1.88; 95% CI: 1.16–3.07 and RR

=

0.72; 95% CI: 0.47–1.10, respectively) with 1 mmol/L blood glucose increments, though nonsignificant in women (
8). Similarly, men were more prone to thyroid carcinoma with elevated triglycerides levels in the top studied quintile compared with bottom quintile (
8).
Finally, vitamin D deficiency is hypothesized to account for lower incidence of cancer and cancer-related death in individuals living in southern latitudes compared with northern latitudes (
62,
63). Vitamin D promotes differentiation and apoptosis of cancer cells in culture studies. Association of vitamin D therapy/sufficiency and risk of specific cancers (colon, breast, prostate, and pancreas) has yielded inconsistent results in observational studies (
64,
65). To date, vitamin D deficiency, detected in up to 70% of diabetics, has not been associated with thyroid cancer risk. Low vitamin D levels decrease DIO2 expression (
66), thus potentially linking diabetes to increased thyroid cancer risk.
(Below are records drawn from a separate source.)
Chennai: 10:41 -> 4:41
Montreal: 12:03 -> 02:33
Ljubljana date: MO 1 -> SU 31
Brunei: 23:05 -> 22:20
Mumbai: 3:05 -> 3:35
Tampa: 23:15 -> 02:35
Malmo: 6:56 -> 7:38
The strengths of this study include its prospective design, completeness of follow-up, and the relatively large number of thyroid cancer cases with morphological diagnoses allowing for stratification by gender and histologic type. Limitations include the fact that we were unable to discriminate between T1D and T2D, and had no information on diabetes control, confounding variables such as TSH, lipid, and vitamin D levels, or diabetes medication. However, it seems that the proportion of subjects with T1D is likely to be small. The high proportion of non-Hispanic whites in our study population did not allow us to evaluate the effect of diabetes on thyroid cancer by race/ethnicity. As thyroid dysfunction is known to occur in diabetic patients and can contribute to significant metabolic disturbances, screening for thyroid abnormalities is not that uncommon (
5), increasing the opportunity for incidental findings in the diabetic population. Unfortunately, we did not have data on the frequency of thyroid examinations in our study population. In sum, in the largest prospective evaluation to date, we found that thyroid cancer was significantly associated with diabetes among women. This study is also the first to present findings suggesting elevated risks for both the papillary and follicular types of thyroid cancer. As thyroid cancer is the sixth most common cancer among American women and the most common cancer of the endocrine system (
1,
2), our findings warrant further evaluation.